The Merger Consideration was funded with a combination of (i) proceeds received in connection with the issuance by Signet UK Finance plc, a wholly owned subsidiary of Signet, of 4.700% Senior Notes due 2024, (ii) borrowings under an Amended and Restated Credit Agreement, dated as of May 27, 2014, by and among Signet, Signet Group Limited, Signet Group Treasury Services Inc. and Sterling Jewelers Inc. (“SJI”), as borrowers, the additional borrowers from time to time party thereto, JPMorgan Chase Bank, N.A., as administrative agent, and the other parties thereto, (iii) proceeds from the securitization of credit card receivables originated from time to time by SJI and (iv) existing cash on-hand.

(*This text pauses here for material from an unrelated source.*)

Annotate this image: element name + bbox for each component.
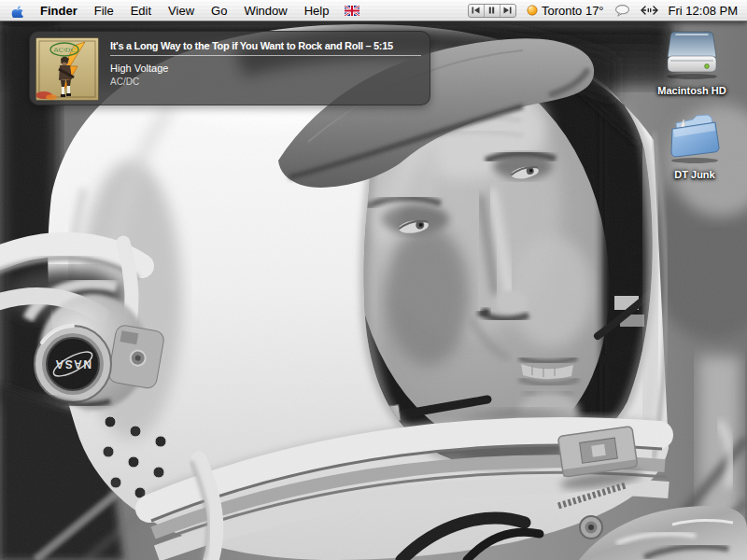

Item 5.02. Departure of Directors or Certain Officers; Election of Directors; Appointment of Certain Officers; Compensatory Arrangements of Certain Officers.

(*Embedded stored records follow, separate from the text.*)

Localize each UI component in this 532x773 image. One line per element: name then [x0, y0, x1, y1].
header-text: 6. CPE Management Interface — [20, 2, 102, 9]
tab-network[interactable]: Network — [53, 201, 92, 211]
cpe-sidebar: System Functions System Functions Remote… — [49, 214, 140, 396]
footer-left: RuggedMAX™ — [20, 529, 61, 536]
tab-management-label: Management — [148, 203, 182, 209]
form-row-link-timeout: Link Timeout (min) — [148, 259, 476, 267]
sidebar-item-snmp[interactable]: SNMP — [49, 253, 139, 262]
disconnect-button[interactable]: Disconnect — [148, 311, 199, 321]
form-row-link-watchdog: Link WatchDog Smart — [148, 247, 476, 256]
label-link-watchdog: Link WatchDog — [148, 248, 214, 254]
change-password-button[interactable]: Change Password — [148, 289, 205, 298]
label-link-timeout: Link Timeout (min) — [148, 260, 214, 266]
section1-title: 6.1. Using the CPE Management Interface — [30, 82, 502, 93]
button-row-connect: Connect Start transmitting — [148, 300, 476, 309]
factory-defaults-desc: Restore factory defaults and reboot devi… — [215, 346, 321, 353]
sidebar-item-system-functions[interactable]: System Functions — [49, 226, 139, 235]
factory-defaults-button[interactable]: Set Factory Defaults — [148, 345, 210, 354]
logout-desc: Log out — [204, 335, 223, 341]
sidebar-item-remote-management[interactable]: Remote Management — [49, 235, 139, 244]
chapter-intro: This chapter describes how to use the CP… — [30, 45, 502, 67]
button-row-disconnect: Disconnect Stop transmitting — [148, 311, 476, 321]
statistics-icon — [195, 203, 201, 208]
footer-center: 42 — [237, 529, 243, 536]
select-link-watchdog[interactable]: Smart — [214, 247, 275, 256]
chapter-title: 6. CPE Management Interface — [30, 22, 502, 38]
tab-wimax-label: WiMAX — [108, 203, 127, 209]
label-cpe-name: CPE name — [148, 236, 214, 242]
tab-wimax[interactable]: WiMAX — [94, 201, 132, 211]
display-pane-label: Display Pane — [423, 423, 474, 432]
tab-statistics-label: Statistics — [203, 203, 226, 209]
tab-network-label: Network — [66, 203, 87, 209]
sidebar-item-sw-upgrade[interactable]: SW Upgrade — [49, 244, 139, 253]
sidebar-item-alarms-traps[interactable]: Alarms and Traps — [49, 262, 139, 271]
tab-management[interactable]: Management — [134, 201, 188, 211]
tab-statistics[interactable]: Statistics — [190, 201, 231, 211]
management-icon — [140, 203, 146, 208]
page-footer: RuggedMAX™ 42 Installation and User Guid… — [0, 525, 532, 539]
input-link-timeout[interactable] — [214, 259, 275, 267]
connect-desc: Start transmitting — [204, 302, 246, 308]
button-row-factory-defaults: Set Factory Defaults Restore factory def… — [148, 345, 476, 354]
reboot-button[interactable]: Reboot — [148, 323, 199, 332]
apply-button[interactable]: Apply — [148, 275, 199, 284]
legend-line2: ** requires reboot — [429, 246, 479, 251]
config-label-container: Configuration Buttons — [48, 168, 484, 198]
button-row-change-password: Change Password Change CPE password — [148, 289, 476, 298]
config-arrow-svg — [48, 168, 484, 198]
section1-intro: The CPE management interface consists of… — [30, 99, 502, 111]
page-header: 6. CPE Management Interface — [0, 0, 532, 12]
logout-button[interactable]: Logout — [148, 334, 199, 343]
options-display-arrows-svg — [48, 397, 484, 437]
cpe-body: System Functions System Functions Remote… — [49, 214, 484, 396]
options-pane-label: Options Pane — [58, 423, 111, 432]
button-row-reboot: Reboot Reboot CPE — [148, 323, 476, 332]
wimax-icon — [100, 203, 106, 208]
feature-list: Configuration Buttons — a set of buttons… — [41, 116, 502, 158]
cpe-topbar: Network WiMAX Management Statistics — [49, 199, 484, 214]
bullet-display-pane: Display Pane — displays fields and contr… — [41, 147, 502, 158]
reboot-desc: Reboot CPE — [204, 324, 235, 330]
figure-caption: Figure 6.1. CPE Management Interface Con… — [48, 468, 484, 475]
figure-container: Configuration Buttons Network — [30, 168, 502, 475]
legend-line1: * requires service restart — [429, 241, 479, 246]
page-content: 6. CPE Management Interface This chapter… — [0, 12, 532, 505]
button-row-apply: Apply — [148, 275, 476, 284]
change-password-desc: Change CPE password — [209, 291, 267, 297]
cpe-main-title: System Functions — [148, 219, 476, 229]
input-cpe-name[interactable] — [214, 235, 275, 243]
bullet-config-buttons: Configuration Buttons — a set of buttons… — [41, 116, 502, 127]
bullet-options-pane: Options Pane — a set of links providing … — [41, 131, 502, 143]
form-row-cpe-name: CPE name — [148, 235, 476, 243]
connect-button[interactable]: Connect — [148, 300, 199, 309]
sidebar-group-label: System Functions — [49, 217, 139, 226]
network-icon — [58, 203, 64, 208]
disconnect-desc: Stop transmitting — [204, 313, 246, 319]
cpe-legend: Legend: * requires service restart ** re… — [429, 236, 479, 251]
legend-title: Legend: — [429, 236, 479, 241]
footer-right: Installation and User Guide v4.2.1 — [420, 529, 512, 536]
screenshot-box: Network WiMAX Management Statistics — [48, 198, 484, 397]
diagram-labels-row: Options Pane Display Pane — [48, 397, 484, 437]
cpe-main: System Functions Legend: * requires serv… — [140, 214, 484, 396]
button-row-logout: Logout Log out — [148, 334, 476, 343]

In connection with the Merger, and at the Effective Time, each of the nine directors of the Company immediately prior to the Effective Time (Neale Attenborough, Yuval Braverman, Terry Burman, David F. Dyer, Kenneth B. Gilman, Theo Killion, John B. Lowe, Jr., Joshua Olshansky and Beth M. Pritchard) voluntarily resigned from the Board of Directors of the Company, and Ronald W. Ristau, Lynn Dennison and Michael W. Barnes became the directors of the Company.
 
On May 30, 2014, Jim Sullivan resigned as Vice President, Controller and Chief Accounting Officer of the Company, effective immediately.
 
Item 5.03. Amendments to Articles of Incorporation or Bylaws; Change in Fiscal Year.

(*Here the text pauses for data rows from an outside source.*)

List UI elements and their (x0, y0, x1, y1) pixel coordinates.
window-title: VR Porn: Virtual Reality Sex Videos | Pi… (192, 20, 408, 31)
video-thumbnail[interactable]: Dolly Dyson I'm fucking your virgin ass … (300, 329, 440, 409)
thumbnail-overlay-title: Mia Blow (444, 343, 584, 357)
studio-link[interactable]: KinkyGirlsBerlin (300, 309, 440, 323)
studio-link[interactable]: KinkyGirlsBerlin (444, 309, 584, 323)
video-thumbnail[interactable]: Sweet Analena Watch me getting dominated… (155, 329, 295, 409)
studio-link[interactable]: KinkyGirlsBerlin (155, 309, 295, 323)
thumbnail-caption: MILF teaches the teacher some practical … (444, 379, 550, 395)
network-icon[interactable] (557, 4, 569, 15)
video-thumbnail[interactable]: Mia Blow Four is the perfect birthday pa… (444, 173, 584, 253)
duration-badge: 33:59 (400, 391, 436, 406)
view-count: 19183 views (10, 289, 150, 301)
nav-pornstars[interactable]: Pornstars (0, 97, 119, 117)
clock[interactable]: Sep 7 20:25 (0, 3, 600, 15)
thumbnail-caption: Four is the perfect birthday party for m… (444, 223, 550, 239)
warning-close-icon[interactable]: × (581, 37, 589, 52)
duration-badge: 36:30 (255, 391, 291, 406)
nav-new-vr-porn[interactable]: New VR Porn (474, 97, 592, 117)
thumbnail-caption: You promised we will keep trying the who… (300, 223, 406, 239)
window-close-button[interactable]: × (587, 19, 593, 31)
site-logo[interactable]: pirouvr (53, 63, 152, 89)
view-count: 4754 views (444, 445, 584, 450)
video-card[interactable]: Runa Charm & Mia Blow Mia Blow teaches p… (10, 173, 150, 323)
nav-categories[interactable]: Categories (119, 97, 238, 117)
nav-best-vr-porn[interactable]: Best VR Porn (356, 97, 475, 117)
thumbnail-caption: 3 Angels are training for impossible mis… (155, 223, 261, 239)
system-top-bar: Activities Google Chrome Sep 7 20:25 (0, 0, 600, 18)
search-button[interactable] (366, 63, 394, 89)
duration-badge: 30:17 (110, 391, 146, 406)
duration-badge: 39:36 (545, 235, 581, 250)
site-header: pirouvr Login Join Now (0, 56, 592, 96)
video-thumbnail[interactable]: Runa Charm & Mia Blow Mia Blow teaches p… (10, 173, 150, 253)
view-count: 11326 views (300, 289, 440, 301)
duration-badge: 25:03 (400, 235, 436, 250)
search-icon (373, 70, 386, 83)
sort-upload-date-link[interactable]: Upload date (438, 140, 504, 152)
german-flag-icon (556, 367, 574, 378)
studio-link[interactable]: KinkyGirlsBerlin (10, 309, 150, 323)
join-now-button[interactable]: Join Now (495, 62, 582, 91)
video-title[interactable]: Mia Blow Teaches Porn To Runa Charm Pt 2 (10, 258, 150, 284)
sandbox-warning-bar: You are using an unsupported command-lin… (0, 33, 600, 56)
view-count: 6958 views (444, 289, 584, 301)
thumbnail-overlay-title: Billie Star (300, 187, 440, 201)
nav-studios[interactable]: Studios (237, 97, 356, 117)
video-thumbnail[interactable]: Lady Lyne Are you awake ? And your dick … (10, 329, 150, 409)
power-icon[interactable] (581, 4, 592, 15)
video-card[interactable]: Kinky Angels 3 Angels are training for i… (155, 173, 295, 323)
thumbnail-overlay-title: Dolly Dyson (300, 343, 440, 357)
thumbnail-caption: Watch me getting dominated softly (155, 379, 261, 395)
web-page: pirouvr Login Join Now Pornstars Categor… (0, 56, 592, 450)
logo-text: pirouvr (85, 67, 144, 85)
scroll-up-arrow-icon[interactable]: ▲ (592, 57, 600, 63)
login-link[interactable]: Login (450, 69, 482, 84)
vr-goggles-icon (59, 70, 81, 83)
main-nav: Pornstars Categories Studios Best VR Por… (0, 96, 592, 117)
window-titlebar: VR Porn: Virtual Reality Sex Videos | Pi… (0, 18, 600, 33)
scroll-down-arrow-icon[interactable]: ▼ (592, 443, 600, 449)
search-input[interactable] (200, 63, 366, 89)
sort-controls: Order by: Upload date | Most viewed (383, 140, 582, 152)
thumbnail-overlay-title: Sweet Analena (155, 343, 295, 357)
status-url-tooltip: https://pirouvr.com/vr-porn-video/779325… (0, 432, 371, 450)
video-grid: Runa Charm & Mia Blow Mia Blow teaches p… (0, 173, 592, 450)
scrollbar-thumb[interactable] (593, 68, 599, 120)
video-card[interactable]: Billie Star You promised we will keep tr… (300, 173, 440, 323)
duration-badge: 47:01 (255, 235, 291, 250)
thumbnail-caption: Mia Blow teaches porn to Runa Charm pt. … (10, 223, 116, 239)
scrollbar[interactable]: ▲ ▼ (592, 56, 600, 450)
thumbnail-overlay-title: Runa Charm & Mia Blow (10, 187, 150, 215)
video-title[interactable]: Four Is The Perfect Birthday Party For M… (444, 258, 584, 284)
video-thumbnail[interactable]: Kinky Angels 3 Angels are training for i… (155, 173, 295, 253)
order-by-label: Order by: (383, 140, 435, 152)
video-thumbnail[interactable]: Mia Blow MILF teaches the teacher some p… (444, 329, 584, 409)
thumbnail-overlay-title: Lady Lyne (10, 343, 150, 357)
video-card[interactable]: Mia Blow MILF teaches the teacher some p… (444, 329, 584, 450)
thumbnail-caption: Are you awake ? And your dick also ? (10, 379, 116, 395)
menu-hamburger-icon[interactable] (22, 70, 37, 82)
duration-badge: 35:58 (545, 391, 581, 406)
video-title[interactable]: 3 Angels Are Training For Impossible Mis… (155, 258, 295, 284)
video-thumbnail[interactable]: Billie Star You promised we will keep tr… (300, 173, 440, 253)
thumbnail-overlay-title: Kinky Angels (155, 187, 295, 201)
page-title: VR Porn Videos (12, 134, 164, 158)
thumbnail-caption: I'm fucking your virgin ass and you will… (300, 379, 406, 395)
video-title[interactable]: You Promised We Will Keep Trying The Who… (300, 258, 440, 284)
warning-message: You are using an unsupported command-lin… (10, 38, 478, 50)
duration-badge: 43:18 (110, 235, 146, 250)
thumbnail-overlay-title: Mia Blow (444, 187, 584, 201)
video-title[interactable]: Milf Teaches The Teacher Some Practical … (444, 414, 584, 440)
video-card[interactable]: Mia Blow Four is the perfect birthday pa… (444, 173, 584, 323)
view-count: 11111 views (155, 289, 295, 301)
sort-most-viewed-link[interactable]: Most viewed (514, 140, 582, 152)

Pursuant to the terms of the Merger Agreement, and at the Effective Time, the certificate of incorporation of the Company was amended and restated in its entirety, and the bylaws of Merger Sub as in effect immediately prior to the Effective Time became the bylaws of the Company (other than as to the name of the Company, which remains “Zale Corporation”).  Copies of the amended and restated certificate of incorporation of the Company and the bylaws of the Company are filed as Exhibits 3.1 and 3.2 hereto, respectively, and are incorporated herein by reference.
 
 
 
 

 

 
Item 9.01. Financial Statements and Exhibits.

(d)           Exhibits

Exhibit
No.
 
Description
     
2.1
 
 
Agreement and Plan of Merger, dated as of February 19, 2014, among Zale Corporation, Signet Jewelers Limited and Carat Merger Sub, Inc. (incorporated by reference to Exhibit 2.1 to the Company’s Current Report on Form 8-K filed with the SEC on February 19, 2014).
     
3.1
 
Amended and Restated Certificate of Incorporation of Zale Corporation.
     
3.2
 
Amended and Restated Bylaws of Zale Corporation.

***********
 
 
 
 

 


SIGNATURE

Pursuant to the requirements of the Securities Exchange Act of 1934, the registrant has duly caused this Report to be signed on its behalf by the undersigned hereunto duly authorized.
 
 
Zale Corporation
 
       
Date: May 29, 2014
By:
/s/ Thomas A. Haubenstricker  
    Name: Thomas A. Haubenstricker  
   
Title:   Senior Vice President,
    Chief Financial Officer
 
       
 
 
 
 

 
 
 
EXHIBIT INDEX

Exhibit
No.
 
Description
     
2.1
 
Agreement and Plan of Merger, dated as of February 19, 2014, among Zale Corporation, Signet Jewelers Limited and Carat Merger Sub, Inc. (incorporated by reference to Exhibit 2.1 to the Company’s Current Report on Form 8-K filed with the SEC on February 19, 2014).
     
3.1
 
Amended and Restated Certificate of Incorporation of Zale Corporation.
     
3.2
 
Amended and Restated Bylaws of Zale Corporation.